When the Senate takes up the bill to expand background checks for gun purchases this week, we will hear plenty rationalizations for opposing it similar to the one offered recently by Heidi Heitkamp, the newly elected Democrat from North Dakota: “In our part of the country, [gun control] isn’t an issue. This is a way of life. This is how people feel, and it is extraordinarily difficult to explain that, especially to grieving parents.” Heitkamp’s bottom line: “I’m going to represent my state.”

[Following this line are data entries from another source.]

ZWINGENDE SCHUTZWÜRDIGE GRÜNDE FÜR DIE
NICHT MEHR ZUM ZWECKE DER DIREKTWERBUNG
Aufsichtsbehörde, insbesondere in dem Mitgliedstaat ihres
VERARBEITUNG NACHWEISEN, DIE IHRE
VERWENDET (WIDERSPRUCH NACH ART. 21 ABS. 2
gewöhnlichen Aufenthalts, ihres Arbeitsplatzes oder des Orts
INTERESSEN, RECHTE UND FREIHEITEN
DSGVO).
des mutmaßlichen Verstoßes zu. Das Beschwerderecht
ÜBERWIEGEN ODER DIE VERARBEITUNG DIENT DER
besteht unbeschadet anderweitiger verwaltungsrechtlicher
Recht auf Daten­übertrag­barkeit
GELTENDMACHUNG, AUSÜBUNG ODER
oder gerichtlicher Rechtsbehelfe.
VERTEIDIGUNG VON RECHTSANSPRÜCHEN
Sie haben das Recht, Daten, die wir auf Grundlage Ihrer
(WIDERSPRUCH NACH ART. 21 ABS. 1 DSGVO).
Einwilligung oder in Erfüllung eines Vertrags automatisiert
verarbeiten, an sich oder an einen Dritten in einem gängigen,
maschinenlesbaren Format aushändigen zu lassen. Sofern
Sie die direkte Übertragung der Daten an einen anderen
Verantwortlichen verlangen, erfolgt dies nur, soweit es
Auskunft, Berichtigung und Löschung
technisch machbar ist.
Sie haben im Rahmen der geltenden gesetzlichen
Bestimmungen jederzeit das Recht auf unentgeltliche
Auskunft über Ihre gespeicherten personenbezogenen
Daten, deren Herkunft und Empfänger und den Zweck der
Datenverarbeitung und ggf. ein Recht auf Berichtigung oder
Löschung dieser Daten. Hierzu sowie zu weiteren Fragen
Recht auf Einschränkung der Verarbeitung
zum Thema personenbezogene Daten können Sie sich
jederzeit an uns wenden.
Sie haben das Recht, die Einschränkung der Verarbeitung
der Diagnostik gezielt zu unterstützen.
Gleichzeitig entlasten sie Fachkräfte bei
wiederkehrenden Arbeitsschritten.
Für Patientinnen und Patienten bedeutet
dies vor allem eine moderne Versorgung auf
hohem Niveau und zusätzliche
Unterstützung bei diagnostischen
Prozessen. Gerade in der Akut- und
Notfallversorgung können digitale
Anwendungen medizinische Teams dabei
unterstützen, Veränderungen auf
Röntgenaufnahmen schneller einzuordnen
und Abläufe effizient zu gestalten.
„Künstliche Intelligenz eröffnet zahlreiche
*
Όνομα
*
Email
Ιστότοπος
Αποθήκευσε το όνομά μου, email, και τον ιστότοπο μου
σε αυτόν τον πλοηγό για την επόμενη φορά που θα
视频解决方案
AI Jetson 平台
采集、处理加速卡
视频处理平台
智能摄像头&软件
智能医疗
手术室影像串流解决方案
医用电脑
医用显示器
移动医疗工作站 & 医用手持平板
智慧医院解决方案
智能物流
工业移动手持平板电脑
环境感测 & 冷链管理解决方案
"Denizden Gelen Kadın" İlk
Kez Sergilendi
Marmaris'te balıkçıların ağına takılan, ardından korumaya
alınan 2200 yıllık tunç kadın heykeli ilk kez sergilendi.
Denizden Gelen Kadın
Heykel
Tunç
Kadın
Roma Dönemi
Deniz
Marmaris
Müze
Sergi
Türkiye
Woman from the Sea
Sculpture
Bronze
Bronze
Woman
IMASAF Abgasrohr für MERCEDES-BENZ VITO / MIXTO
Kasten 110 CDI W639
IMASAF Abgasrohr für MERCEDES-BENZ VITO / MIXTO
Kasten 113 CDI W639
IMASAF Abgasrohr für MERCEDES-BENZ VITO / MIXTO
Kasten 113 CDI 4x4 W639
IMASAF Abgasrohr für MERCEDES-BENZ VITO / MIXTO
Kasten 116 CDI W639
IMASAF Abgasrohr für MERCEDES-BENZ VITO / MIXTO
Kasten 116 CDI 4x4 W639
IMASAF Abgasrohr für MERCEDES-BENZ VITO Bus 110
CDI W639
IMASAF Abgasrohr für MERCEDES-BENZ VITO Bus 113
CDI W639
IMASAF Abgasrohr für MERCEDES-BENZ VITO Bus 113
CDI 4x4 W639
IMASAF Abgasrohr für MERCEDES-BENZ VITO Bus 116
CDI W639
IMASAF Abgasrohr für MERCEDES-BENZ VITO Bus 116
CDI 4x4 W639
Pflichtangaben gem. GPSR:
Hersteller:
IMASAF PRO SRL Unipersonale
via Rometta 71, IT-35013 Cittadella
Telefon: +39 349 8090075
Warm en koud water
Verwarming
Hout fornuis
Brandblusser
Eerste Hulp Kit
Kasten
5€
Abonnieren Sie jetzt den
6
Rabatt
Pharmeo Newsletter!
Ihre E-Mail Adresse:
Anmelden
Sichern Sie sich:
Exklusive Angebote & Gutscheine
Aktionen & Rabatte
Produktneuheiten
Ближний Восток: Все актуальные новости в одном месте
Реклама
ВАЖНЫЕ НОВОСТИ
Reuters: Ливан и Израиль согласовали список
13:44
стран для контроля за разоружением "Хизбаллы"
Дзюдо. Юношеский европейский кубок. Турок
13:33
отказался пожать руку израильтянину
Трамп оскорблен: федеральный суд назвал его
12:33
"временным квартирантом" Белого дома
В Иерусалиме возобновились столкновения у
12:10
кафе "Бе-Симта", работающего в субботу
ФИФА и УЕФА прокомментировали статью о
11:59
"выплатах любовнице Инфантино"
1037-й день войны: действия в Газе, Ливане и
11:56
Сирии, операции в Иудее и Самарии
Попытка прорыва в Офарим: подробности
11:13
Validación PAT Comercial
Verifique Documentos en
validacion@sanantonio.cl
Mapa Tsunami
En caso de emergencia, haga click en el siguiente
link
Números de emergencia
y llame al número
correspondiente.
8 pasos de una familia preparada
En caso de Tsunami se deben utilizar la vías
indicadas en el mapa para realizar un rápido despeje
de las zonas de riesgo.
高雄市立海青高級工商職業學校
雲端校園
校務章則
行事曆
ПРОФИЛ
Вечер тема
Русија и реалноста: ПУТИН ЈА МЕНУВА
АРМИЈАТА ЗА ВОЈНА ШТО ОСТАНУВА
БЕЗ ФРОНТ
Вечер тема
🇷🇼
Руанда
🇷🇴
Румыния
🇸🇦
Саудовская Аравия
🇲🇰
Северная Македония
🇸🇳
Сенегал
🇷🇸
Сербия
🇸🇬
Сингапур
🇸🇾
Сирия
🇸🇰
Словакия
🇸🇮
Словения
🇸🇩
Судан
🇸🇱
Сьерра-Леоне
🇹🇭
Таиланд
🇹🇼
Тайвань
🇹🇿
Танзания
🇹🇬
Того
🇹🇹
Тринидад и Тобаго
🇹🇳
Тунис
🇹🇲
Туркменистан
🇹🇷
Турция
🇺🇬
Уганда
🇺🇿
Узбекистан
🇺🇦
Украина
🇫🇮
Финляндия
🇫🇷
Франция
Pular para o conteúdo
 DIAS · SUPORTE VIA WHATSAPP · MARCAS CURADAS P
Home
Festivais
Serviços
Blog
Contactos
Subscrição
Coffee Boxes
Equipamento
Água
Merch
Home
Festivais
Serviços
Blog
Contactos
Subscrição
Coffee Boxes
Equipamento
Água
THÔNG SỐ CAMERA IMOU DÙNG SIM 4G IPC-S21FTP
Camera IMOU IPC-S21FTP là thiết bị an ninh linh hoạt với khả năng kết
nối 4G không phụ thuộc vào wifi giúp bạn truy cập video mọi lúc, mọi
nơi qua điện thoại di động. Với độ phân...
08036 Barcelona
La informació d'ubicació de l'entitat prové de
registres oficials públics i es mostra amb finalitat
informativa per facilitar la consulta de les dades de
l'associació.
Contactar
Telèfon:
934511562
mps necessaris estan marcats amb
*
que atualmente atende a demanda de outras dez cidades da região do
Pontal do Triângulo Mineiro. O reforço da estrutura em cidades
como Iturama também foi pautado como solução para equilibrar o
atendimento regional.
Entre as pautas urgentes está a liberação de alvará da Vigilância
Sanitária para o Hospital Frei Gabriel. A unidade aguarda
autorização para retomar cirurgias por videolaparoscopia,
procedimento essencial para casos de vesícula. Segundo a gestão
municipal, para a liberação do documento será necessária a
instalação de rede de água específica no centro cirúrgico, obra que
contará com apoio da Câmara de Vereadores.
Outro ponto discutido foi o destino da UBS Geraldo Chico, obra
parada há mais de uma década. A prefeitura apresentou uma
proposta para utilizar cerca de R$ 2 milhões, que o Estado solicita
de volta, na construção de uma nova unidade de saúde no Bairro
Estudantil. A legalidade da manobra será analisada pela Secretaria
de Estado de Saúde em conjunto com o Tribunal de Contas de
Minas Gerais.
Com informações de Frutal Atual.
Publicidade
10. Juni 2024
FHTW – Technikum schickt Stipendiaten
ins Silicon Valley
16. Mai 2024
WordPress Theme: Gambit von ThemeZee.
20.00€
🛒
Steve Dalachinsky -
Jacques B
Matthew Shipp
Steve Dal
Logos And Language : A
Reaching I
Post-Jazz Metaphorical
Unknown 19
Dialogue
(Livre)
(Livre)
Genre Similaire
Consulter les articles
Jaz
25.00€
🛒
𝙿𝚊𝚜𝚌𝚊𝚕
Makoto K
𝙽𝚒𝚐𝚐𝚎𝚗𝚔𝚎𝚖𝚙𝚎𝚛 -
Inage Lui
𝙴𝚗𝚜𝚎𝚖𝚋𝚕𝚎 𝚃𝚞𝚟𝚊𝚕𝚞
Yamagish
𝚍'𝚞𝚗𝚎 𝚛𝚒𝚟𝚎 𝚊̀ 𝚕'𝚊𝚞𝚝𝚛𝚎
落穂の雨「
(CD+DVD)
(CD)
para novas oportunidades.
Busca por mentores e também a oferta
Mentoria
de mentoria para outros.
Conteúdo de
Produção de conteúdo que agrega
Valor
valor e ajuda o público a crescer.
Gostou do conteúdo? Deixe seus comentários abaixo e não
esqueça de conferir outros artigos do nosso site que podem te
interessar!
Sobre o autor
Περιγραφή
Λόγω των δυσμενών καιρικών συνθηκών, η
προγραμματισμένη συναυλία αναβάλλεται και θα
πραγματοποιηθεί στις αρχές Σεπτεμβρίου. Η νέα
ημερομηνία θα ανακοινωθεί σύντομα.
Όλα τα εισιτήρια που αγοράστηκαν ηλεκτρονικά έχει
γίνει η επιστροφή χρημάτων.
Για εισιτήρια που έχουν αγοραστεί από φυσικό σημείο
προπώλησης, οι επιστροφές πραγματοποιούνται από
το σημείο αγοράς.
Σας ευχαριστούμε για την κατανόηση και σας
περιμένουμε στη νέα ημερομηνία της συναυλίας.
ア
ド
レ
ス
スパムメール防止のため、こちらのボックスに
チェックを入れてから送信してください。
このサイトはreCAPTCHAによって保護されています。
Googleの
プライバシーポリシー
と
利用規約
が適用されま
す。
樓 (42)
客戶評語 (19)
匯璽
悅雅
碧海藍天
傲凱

That state has a population that did not crack 700,000 as of last year. In other words, that state is smaller than cities like Columbus, Fort Worth and Charlotte, and is only slightly larger than El Paso, Memphis and Nashville. North Dakota is separate from South Dakota only because Republicans who dominated the Constitutional Convention in 1889 thought it better to carve two Republican-leaning states out of Dakota Territory (railroad politics also played a role). And yet, North Dakota will have as much say this week as California, Texas, New York and Florida—how those 699,000 people “feel” in towns like Minot and Williston and Fargo will matter as much as how 38 million people “feel” in towns like Los Angeles and San Francisco and San Jose. Small, rural states will not only make it much harder to expand background checks to the huge gun shows where a big share of firearms are purchased, they may succeed in passing an amendment that would allow states with lax regulations for concealed-carry to trump stricter rules elsewhere—that is, to allow someone who got a concealed-carry permit in Wyoming (population 576,000, smaller than Portland, Oregon) to carry a concealed weapon in New York, where it’s much tougher to get a permit.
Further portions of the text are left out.